We started hiking at 6:15 on Sunday morning and scrambled up to the west ridge directly from camp, and then followed it, more or less, all the way to the summit. No real need for a GPS track or directions—the route is pretty obvious in general, but parties will take countless variations around the various rocks, gaps, gendarmes, and other obstacles. The closer one stays on the crest, the more exposed the scrambling, and dropping down to climber’s right (the south) will often yield easier bypasses.
We stayed near the crest route for the most part and didn’t have and real issues. The scrambling was rarely more than class 3, but some of the lines we took near the crest had some airy step-arounds that were near class 4. As others have noted, the rock is generally good quality, but rough on one’s hands and gloves are a good idea.
The only major deviation from the ridge crest we took was near the final summit pyramid, where we dropped down about 100’ into a talus basin to cross a narrow snowfield at a spot that only required about four careful steps on the slick and icy snow. From there some steep talus and then steep gullies led to the false summit, and from there is was an easy stroll to the top.
A pair of climbers doing the South-to-North traverse had passed us earlier, and they were on top when we arrived, so we chatted with them as we identified peaks in all directions, ate snacks, and took photos. It was still somewhat early, about 10 AM, so we had a long summit sojourn. There was no register we could find.

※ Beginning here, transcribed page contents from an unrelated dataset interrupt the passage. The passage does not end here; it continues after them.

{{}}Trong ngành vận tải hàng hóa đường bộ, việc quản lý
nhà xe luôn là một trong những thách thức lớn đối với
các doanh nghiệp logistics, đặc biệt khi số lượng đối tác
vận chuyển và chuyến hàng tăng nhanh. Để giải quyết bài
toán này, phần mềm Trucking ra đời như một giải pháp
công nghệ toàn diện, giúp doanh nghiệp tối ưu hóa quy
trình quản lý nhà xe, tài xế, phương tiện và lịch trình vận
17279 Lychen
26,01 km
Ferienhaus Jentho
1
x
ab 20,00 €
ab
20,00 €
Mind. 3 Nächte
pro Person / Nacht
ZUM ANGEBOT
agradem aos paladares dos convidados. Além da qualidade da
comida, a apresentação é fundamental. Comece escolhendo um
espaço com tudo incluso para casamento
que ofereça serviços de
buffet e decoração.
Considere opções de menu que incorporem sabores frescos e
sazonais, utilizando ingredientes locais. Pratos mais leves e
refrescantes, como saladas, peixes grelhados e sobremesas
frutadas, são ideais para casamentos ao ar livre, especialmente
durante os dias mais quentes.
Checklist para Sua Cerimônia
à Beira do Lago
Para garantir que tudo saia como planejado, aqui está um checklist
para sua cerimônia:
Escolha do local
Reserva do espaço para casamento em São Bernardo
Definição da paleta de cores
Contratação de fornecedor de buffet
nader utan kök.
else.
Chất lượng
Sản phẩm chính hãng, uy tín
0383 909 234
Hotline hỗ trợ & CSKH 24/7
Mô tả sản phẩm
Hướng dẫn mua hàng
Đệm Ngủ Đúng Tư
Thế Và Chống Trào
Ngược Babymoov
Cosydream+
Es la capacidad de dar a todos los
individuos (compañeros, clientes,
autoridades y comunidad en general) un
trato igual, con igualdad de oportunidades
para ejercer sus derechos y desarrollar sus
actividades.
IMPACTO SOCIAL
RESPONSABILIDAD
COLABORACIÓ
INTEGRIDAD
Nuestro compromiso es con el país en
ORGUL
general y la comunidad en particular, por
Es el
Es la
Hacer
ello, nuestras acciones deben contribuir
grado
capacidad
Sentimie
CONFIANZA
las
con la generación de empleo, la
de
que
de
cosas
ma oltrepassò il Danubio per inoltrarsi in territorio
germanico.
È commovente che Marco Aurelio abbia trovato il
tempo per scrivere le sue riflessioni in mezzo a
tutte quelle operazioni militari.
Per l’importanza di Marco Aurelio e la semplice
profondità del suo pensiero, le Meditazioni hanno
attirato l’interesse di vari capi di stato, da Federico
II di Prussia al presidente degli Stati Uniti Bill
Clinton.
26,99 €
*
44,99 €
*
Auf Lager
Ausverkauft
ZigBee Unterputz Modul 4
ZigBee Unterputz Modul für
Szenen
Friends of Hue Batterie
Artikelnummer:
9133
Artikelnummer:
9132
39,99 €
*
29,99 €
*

The other climbers left, and at about 10:45 we headed down, retracing our upward path. Due to intricate scrambling and constant ups and downs on this route, one should not expect big time savings on the way down—we took about 3:45 up, and 3:20 down. When we got to the 5360’ level on the ridge, a prominent gully looked like a promising route down to the flat basin that would save the scrambling around trees on the lowest part of the ridge, so we took that route down and we think it saved us considerable time. See GPS track—it is probably not a good ascent route, due to some loose scree and talus, but downhill it worked fine for us.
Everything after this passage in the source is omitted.